Le giravolte, del resto, sono la sua cifra distintiva. Ancora nel 2013 interveniva in televisione per sostenere che attaccare l’Ucraina sarebbe stata una follia senza senso. Nel 2014, al momento dell’invasione della Crimea, decise di salire sul carro di Putin sposandone in pieno le posizioni e ricavandone un ruolo di primo piano sui canali della tv di Stato (nonché un patrimonio immobiliare da milionario). Secondo la Novaya Gazeta, il giornale del Premio Nobel Dmitri Muratov, il metodo di Solovyov è basato su “discorsi d’odio, eccessi isterici, urla, attacchi personali, insulti diretti e umiliazioni”. Per lui “la Gran Bretagna è diventata un grande cesso pubblico”, l’ex cancelliere tedesco Olaf Scholz “è esattamente come Hitler”, la blogger russa Victoria Bonya, che nei giorni scorsi ha criticato Putin in un video, “è una vecchia putt”. La strage di Bucha è “opera delle forze speciali britanniche”, l’avvelenamento di Navalny una montatura dei servizi segreti occidentali.
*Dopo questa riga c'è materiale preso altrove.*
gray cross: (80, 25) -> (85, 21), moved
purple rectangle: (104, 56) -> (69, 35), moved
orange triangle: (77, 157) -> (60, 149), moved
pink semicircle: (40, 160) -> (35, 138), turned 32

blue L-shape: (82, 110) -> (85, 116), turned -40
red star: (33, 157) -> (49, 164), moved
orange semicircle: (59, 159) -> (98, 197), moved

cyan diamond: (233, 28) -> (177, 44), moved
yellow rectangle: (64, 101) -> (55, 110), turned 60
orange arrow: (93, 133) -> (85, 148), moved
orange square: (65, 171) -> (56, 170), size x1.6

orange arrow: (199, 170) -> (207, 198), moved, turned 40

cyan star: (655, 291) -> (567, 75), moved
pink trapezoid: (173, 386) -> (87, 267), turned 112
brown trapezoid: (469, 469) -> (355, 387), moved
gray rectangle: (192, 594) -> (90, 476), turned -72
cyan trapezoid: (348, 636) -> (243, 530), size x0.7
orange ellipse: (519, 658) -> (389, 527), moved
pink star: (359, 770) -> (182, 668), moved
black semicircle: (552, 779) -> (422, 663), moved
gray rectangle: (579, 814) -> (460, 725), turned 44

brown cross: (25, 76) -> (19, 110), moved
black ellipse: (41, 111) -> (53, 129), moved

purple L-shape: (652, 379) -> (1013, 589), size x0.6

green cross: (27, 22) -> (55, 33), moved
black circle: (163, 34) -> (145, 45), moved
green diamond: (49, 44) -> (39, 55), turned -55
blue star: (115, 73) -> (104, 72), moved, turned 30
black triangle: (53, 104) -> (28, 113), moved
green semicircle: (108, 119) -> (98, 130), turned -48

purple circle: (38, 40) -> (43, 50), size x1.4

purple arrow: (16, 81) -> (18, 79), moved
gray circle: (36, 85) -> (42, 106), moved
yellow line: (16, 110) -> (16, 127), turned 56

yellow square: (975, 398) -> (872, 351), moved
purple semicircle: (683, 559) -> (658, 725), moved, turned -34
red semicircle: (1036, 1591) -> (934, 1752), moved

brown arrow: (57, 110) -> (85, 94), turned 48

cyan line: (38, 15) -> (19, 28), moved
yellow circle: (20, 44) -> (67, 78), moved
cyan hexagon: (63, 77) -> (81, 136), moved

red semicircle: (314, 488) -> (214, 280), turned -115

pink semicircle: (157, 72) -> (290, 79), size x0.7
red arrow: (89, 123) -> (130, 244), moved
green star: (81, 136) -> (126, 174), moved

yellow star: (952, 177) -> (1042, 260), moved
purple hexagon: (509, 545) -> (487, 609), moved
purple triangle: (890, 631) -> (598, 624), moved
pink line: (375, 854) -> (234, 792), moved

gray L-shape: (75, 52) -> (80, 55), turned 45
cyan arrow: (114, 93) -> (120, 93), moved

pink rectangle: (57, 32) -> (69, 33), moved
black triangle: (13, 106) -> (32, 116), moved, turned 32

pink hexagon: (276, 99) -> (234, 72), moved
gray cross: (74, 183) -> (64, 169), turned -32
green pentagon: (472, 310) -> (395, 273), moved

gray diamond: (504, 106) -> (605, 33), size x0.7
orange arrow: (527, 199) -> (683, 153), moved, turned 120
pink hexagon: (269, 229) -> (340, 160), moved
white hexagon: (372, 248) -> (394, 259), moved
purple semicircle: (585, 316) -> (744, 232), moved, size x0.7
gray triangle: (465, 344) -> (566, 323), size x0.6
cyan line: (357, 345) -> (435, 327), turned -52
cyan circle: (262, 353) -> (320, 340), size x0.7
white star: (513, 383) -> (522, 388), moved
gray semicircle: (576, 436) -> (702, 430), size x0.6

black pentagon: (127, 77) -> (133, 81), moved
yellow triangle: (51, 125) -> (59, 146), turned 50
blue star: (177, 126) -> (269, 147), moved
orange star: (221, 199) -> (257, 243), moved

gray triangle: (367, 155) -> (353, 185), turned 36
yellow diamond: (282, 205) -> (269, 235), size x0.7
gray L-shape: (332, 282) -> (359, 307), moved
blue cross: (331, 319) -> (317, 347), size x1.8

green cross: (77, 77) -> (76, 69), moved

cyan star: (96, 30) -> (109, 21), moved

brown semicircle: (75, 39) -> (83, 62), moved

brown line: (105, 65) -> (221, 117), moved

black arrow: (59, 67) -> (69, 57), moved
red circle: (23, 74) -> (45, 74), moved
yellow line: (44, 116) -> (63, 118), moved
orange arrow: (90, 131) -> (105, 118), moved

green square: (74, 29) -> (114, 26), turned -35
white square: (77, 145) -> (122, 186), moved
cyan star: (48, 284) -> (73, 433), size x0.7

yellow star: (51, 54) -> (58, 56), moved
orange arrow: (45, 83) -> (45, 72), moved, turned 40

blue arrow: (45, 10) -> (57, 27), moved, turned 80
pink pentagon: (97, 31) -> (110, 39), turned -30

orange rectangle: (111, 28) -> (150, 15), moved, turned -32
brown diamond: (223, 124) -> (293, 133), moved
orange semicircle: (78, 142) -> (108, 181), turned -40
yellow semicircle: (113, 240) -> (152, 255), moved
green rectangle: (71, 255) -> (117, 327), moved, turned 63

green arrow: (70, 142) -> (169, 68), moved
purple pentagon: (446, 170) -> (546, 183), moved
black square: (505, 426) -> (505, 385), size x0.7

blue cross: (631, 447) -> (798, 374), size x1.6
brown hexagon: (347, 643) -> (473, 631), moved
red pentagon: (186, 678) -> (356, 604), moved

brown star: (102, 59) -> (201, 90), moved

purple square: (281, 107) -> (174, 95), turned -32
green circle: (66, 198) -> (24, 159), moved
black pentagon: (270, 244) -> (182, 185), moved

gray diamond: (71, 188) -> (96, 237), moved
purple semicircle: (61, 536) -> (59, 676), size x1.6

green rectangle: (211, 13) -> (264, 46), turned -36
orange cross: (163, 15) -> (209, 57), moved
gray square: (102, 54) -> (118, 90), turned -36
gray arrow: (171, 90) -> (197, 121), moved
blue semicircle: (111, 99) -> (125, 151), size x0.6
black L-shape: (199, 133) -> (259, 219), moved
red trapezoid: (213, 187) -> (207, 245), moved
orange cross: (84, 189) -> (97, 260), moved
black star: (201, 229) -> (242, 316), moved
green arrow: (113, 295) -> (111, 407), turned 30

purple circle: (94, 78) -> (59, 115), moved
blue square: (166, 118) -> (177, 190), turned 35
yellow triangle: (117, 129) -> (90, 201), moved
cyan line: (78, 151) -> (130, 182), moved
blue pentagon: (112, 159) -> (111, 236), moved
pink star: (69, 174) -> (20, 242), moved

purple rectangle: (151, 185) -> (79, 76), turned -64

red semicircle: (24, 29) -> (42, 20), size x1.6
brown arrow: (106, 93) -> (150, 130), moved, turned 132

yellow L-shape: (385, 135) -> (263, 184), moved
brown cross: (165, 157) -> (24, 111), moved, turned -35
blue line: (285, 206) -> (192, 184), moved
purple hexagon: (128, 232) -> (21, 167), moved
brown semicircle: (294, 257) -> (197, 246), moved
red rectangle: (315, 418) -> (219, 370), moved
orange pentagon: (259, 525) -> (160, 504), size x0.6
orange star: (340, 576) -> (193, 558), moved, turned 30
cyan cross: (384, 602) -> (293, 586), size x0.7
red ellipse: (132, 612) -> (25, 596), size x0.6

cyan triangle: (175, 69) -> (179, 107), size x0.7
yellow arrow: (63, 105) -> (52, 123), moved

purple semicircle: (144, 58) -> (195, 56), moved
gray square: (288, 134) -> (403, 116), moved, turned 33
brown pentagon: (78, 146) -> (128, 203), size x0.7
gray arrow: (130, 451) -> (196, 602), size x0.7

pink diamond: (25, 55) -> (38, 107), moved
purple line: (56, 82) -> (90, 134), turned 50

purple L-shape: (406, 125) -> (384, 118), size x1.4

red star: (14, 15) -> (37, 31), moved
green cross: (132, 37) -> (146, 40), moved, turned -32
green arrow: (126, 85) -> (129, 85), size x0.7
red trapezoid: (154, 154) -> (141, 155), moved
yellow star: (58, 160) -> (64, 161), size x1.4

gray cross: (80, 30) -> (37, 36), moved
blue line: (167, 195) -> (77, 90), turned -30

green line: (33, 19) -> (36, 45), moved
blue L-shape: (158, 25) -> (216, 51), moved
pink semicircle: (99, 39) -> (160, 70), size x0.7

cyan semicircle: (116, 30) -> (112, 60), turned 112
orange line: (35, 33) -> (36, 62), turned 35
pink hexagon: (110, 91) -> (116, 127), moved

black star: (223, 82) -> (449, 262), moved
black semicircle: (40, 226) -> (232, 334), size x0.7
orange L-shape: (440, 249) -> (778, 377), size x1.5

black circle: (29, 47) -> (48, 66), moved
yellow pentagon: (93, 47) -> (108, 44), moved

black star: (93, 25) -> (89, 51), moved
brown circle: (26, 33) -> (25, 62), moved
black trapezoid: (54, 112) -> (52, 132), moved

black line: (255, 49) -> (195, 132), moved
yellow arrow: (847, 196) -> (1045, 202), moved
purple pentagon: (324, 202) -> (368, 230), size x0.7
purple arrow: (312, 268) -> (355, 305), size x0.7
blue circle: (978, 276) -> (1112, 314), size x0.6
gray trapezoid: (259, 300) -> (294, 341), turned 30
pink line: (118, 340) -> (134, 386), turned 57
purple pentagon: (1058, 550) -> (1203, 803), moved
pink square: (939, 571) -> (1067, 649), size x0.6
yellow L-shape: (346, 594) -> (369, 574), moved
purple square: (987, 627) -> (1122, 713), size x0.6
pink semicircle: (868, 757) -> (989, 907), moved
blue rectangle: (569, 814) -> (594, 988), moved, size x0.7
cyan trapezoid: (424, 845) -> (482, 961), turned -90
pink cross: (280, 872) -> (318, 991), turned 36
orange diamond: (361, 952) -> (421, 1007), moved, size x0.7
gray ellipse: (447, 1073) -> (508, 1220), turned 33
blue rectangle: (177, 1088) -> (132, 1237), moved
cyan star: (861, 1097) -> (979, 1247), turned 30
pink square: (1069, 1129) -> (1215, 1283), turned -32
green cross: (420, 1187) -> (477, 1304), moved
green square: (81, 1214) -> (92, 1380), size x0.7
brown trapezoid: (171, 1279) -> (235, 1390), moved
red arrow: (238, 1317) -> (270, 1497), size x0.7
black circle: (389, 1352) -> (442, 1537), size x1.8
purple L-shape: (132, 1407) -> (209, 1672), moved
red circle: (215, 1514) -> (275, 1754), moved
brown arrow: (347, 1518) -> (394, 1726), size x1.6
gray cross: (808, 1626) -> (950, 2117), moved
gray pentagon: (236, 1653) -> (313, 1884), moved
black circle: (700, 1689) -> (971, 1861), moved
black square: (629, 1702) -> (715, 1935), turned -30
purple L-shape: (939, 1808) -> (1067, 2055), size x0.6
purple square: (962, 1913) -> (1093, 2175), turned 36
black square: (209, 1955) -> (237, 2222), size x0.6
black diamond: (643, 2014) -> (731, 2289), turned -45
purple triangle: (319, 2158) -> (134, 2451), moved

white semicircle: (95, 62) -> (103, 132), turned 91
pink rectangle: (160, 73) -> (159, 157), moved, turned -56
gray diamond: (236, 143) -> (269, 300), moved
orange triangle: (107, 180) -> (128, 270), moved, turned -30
Quando si tratta, però, di approfittare delle regole e delle garanzie offerte dal “marcio Occidente” il propagandista russo è sempre in prima fila. Un’inchiesta giornalistica del team Navalny ha scoperto che il “nazionalista” russo Solovyev aveva fatto di tutto, insieme alla sua nuova compagna, una cestista di fama internazionale, perché le sue due figlie gemelle nascessero negli Stati Uniti, in modo da godere della cittadinanza americana. E lo stesso Solovyev ha vissuto come un insopportabile sopruso il sequestro delle residenze italiane tema che ricorre spesso nelle sue trasmissioni. L’atmosfera di queste ultime è cambiata drammaticamente nel corso dei quattro anni di guerra. Nei primi giorni del conflitto tra conduttore e ospiti dominavano sorrisi, ironie e dialoghi quasi trionfalistici. Oggi i toni si sono fatti cupi e talvolta apocalittici: l’Occidente va distrutto e annientato.

Il fatto è che per gli addetti alla propaganda del Cremlino il lavoro si è fatto più difficile. Martedì il capo di Stato maggiore Valery Gerasimov ha annunciato la completa liberazione della regione di Luhansk. Un sito di informazione russo (come ovvio con sede all’estero) ha fatto notare che era la quinta volta.